To summarize what I want to say, in most situations, ZAR supercedes LTC.

Like several other folks above, for years I used LTC primarily for preempts. Non-openning hand does 2-level with LTC 7, 3-level with LTC 6, while LTC 5 usually does 1-level or 2C (8+ tricks). The idea was that pard had strong basis to captain the auction since a preempt means pard expected to contribute 2 tricks. On many happy occasions this tactic found games that few other pairs found, while avoiding the prattfalls and occasional happy outcome of undisciplined preempts.

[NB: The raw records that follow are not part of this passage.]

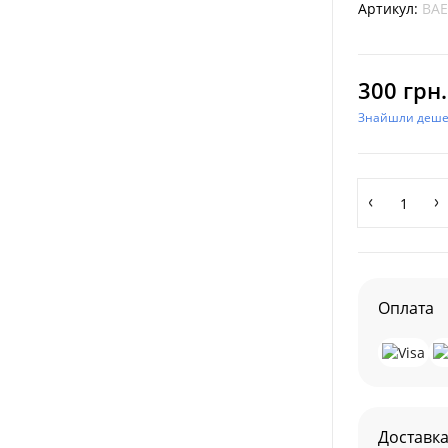
Артикул:
BAE
300 грн.
Знайшли деш
Оплата
Доставк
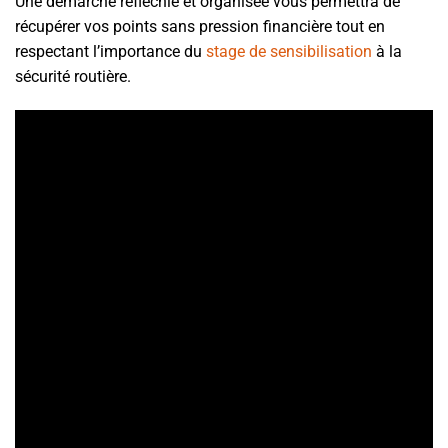
Une démarche réfléchie et organisée vous permettra de
récupérer vos points sans pression financière tout en
respectant l’importance du
stage de sensibilisation
à la
sécurité routière.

Then I discovered ZAR. Many LTC 7 hands are ZAR opens, so now I rarely have opportunity to preempt using LTC guidance. What is best preempt strategy for ZAR followers? I have tentatively given up preempts.

Note that adjusted LTC, counting A as 1 1/2, K as 1, Q as 1/2, is comparable to the ZAR A=6 K=4 Q=2 ratio. LTC and ZAR both say do not count Qx or K or Jxx towards trick value. LTC and ZAR both struggle with misfits. LTC seems OBE.

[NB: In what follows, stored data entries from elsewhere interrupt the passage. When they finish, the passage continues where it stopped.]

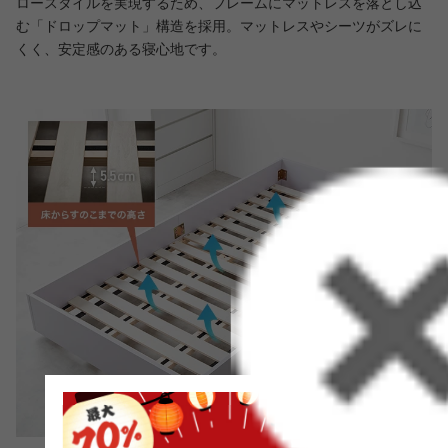
ロースタイルを実現するため、フレームにマットレスを落とし込
む「ドロップマット」構造を採用。マットレスやシーツがズレに
くく、安定感のある寝心地です。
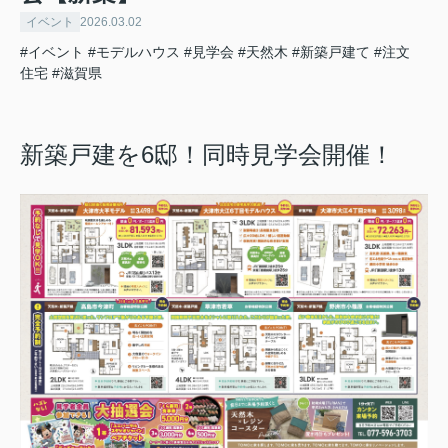
イベント
2026.03.02
#イベント
#モデルハウス
#見学会
#天然木
#新築戸建て
#注文
住宅
#滋賀県
新築戸建を6邸！同時見学会開催！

I agree strongly with the comments of mr1303 above. When playing with pards who use LTC, miss many games: "The losing trick count said it wasn't there". Recently in one 12 hand session my pair missed over 6 games. B) No fun to be the only pair in the room making 12 tricks on a 3-level suit contract. :blink:

The book "Focus on Bidding" by Danny Roth (p12) has a great comment on LTC.
  North JT9876 JT98765 -- --
  South -- -- JT98765 JT9876
Roth notes North/South both have LTC 6, and by LTC rule of 24, they have 12 tricks, a slam. There is a cold slam here ... the opponents make 6NT !!

This simple example illustrates the absurdity of the LTC rule of 24.

If you cannot use LTC until you have a fit, you cannot guarantee LTC 7 for a 1 level open. Either player has to guess pard's LTC before using the rule of 24. Bogus inputs for bogus formula produces bogus estimates--- lots of false negatives and false positives.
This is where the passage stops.